Le devoir de mise en garde de la banque - Crédit photo : © @freepik
Crédit photo : © @freepik

Le devoir de mise en garde de la banque

Publié le : 25/10/2023 25 octobre oct. 10 2023

Création issue de la jurisprudence, le devoir de mise en garde du banquier impose à ce professionnel, d’informer son client qui contracte un prêt auprès de son établissement, des risques de surendettement, eu égard sa situation financière.
À défaut de respecter cette obligation, et si l’emprunteur n’est plus en mesure de faire face au remboursement du crédit, le banquier peut être poursuivi et voir sa responsabilité engagée sur la base d’une faute : celle du manquement à son devoir de mise en garde.

 

Qui est en mesure d’engager la responsabilité du banquier ?


Seuls les emprunteurs et les cautions non avertis sont susceptibles d’engager la responsabilité d’une banque, sur le fondement du manquement au devoir de mise en garde.

L’emprunteur non averti est considéré par la jurisprudence, comme le consommateur qui n’est pas en mesure d’apprécier le risque d’endettement excessif lié à la souscription d’un prêt, à l’instar de ceux qui ne disposent d’aucune expérience dans le secteur de la finance (Cass.  27/032019, n°18-10.592).

Du côté de la caution, le même raisonnement est retenu et est consacré à l’article 2299 du Code civil puisque le professionnel est tenu de mettre en garde la caution personne physique lorsque l'engagement du débiteur principal est inadapté aux capacités financières de ce dernier. Le caractère profane ou non averti de la caution, s’apprécie en fonction des compétences dont elle peut disposer pour apprécier les risques liés au cautionnement.
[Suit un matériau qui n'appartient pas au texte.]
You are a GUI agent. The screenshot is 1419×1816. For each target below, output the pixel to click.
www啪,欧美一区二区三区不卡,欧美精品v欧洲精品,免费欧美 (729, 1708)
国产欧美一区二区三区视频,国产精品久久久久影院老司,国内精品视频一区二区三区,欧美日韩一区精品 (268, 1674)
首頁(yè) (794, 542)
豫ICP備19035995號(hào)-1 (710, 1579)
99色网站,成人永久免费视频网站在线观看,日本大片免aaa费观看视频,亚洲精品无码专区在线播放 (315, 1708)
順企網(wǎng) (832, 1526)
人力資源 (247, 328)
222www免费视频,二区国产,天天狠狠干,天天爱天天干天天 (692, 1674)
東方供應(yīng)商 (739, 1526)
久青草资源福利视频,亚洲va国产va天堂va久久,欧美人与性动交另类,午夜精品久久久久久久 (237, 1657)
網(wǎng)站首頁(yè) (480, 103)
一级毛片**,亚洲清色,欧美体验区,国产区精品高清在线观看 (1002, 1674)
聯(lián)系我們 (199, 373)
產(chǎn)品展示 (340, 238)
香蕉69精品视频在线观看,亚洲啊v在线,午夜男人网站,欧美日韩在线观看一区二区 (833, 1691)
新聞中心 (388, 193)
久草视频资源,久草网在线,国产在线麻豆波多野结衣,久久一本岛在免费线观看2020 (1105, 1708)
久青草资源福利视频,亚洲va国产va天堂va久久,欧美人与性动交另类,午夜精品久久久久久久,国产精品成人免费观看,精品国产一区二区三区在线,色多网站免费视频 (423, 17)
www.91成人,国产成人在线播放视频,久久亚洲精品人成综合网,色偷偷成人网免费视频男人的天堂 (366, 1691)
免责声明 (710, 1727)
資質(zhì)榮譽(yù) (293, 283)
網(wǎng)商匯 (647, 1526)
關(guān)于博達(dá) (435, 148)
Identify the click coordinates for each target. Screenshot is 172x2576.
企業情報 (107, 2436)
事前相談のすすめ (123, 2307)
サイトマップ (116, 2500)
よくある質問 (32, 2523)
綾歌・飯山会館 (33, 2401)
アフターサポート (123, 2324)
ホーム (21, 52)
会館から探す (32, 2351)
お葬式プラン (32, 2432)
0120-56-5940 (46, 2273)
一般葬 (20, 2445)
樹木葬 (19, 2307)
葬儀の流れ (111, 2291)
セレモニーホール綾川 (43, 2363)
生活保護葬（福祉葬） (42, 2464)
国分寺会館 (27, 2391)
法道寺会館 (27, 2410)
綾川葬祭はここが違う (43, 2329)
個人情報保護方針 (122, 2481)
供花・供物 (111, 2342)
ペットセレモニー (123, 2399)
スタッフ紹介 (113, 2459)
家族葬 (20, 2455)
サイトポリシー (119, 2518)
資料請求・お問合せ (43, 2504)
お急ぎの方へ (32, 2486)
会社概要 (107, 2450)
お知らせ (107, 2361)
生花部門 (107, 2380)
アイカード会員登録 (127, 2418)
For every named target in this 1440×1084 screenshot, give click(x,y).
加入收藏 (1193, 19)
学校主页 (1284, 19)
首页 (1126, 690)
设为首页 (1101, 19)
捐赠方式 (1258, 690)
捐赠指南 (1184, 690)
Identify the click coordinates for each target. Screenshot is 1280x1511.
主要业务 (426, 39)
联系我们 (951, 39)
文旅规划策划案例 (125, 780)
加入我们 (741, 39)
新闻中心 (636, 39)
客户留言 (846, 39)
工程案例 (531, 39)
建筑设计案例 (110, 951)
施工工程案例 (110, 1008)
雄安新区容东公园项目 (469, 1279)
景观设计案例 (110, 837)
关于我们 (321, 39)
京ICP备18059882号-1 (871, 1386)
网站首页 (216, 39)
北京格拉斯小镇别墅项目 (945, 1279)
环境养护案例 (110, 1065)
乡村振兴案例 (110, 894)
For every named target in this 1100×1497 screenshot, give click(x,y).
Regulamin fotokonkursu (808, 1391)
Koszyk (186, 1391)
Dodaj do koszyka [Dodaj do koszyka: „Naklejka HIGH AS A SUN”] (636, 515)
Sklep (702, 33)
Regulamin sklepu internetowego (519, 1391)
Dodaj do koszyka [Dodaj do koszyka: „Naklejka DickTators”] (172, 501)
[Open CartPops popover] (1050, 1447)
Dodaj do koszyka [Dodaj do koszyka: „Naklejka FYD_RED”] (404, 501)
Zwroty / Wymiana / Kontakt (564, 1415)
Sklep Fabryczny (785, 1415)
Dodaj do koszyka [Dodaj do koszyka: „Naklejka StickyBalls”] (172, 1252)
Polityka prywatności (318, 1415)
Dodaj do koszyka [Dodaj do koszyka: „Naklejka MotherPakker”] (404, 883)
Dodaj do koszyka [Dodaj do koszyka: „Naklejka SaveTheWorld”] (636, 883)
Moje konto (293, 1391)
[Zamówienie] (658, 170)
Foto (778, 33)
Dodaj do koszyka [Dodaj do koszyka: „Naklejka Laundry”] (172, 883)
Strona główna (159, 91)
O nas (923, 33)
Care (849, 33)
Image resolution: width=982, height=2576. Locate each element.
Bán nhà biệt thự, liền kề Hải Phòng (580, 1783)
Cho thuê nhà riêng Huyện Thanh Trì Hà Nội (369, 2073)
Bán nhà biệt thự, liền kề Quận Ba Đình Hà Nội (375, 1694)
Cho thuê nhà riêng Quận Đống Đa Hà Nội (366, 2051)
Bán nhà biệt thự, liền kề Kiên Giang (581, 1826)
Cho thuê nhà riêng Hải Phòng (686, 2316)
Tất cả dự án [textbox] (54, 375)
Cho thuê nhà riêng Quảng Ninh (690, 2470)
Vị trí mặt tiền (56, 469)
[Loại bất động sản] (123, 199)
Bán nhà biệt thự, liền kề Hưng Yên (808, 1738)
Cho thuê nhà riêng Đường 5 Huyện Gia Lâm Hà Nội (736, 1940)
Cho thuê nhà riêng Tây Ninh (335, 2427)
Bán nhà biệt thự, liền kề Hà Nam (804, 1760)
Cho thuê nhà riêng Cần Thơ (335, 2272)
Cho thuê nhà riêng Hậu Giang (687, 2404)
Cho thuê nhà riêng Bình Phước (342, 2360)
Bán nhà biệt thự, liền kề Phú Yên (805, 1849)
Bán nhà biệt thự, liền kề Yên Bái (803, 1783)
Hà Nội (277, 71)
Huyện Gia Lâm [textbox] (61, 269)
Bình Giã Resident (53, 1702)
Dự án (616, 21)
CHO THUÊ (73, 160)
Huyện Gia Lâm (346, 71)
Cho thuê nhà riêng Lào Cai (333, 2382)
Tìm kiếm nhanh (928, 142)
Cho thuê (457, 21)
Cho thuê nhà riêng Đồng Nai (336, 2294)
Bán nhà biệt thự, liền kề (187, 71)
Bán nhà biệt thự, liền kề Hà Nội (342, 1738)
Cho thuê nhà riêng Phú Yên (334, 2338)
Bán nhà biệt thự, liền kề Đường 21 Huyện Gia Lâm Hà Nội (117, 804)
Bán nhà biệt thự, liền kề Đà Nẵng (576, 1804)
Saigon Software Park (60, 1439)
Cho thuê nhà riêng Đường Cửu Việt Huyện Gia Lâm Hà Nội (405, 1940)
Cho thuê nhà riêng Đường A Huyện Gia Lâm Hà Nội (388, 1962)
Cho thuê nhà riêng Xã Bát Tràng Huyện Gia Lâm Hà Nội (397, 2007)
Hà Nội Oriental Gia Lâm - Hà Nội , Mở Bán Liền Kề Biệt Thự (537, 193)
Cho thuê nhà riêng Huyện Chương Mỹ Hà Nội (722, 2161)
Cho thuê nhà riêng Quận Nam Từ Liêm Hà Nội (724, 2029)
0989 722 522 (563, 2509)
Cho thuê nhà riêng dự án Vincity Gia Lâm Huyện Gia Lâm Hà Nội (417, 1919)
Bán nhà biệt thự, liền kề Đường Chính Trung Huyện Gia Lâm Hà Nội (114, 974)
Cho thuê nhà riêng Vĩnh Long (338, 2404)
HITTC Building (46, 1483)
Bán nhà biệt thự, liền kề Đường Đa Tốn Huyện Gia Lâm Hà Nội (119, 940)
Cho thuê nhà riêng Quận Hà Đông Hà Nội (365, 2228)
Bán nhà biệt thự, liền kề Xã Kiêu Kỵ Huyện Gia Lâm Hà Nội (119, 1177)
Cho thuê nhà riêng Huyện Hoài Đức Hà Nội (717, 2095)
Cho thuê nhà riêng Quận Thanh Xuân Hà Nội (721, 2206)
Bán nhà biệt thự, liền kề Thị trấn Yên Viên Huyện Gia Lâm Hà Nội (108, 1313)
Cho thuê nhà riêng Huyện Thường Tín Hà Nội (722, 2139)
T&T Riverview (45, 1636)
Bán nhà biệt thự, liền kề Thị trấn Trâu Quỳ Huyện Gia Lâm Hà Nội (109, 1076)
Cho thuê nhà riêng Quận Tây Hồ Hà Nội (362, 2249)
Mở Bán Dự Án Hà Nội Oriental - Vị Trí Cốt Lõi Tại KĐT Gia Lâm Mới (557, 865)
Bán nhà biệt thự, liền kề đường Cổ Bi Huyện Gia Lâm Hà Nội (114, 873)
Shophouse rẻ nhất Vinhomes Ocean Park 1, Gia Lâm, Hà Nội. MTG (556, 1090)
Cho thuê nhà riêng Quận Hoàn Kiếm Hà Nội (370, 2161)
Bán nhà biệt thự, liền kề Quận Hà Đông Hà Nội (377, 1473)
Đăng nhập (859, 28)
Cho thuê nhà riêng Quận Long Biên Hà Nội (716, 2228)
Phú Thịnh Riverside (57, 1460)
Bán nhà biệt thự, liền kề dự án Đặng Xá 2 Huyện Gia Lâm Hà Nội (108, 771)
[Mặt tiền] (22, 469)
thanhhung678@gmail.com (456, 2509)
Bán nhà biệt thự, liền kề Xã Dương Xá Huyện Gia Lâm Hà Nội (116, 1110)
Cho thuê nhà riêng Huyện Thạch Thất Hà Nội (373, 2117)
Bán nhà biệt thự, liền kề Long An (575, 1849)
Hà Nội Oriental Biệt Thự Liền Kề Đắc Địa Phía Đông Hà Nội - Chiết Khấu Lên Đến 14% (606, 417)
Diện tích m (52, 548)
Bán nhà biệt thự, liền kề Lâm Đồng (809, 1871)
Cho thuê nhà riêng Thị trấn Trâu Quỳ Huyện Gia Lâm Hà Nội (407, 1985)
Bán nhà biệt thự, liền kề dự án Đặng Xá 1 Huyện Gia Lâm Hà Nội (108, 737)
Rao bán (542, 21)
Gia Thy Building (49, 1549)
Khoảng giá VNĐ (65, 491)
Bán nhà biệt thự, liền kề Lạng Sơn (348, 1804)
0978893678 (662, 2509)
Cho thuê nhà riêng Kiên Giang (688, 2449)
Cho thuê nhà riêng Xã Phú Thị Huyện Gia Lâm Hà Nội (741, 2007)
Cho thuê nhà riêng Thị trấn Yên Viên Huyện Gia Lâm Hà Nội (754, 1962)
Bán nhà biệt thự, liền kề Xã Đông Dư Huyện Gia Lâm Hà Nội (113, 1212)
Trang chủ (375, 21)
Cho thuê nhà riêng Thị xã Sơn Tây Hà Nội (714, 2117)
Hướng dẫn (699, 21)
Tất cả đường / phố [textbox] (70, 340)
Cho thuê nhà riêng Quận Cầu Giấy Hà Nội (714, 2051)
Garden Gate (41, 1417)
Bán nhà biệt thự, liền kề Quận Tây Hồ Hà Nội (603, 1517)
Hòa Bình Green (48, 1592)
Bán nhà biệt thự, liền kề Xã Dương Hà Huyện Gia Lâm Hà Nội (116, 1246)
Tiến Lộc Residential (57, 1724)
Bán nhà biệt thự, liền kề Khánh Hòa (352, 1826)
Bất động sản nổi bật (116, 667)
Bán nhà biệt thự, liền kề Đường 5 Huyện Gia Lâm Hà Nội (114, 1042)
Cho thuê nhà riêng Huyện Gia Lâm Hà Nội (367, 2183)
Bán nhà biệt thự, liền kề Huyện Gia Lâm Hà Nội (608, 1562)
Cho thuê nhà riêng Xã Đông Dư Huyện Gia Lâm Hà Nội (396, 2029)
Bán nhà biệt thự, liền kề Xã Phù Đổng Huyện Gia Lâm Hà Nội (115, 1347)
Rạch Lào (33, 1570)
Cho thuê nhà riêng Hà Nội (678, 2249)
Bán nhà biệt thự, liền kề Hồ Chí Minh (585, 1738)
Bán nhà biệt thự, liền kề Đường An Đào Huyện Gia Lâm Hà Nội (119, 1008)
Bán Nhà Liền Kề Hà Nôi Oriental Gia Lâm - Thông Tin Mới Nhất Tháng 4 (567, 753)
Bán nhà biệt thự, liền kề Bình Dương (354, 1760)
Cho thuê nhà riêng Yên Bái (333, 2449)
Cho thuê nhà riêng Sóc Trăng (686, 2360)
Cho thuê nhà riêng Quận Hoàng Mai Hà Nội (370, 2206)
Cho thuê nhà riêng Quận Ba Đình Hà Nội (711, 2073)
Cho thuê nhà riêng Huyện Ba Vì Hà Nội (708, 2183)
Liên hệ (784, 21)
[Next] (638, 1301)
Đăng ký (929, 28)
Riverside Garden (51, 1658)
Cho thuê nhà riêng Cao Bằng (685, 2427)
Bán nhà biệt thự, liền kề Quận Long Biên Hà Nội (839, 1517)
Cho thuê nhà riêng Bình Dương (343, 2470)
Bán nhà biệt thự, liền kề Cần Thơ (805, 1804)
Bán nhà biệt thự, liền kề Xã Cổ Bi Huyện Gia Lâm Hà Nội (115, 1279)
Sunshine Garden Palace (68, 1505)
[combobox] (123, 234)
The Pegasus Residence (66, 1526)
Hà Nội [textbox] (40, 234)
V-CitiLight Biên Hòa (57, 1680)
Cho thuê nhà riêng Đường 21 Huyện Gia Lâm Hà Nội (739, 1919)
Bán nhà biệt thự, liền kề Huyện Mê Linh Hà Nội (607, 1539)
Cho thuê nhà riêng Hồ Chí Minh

À titre d’exemple, peut être considérée comme avertie, la caution qui exerce ou a exercé des fonctions de direction, ou une profession qui lui aurait permis de bénéficier de conseils spécialisés en la matière, comme les professionnels du droit.

 

Comment s’apprécie le manquement au devoir de mise en garde de la banque ?


Face à un emprunteur profane ou à l’engagement d’un garant non averti, lorsque la contraction du prêt n’était pas adaptée à ses capacités financières, ou lorsque l’engagement du débiteur principal apparaissait comme inadapté aux capacités financières de ce dernier, mais que la souscription du crédit a quand même eu lieu, la responsabilité de la banque ne pourra être engagée que s’il est démontré qu’elle a manqué à son devoir de mise en garde sur ce point.

La charge de la preuve pèse ici sur la banque, qui doit être en mesure de justifier « avoir satisfait à cette obligation à raison des capacités financières de l'emprunteur et des risques nés de l'octroi du prêt » (Cass. chambre mixte, 29/06/2007 n°05-21.104).

Afin de veiller au respect du devoir de mise en garde, le banquier peut s’appuyer sur les dispositions du Code de la consommation, en procédant, avant la conclusion du contrat de prêt, à une évaluation rigoureuse de la solvabilité de l'emprunteur fondée sur des facteurs pertinents permettant d'apprécier la capacité de l'emprunteur à remplir ses obligations définies par le contrat de crédit.
À ce titre, le prêteur s'appuie sur des informations nécessaires, suffisantes et proportionnées relatives aux revenus et dépenses de l'emprunteur ainsi que sur d'autres critères économiques et financiers, recueillis auprès de sources internes ou externes pertinentes, y compris de l'emprunteur.

La signature d’un document écrit attestant de la prise en compte de ces éléments, par les parties, est par conséquent fiable pour démontrer que la banque a satisfait à son obligation.

 

Quelles sont les conséquences du manquement au devoir de mise en garde ?


Si la banque est tenue de fournir la preuve du respect de son devoir de mise en garde, l’emprunteur doit quant à lui justifier que le prêt accordé lui a fait courir des risques relatifs à sa situation patrimoniale et financière.
L’emprunteur qui justifie de l’existence d’un risque d’endettement excessif au jour de la conclusion du prêt dispose alors de cinq ans à compter du premier incident de paiement pour engager une action, sinon former une demande reconventionnelle contre la banque qui l’a assigné en paiement, afin d’obtenir l’indemnisation de son préjudice.

Concernant la caution, le non-respect de la banque du devoir de mise en garde a pour effet une déchéance de son droit contre la caution à hauteur du préjudice subi par celle-ci.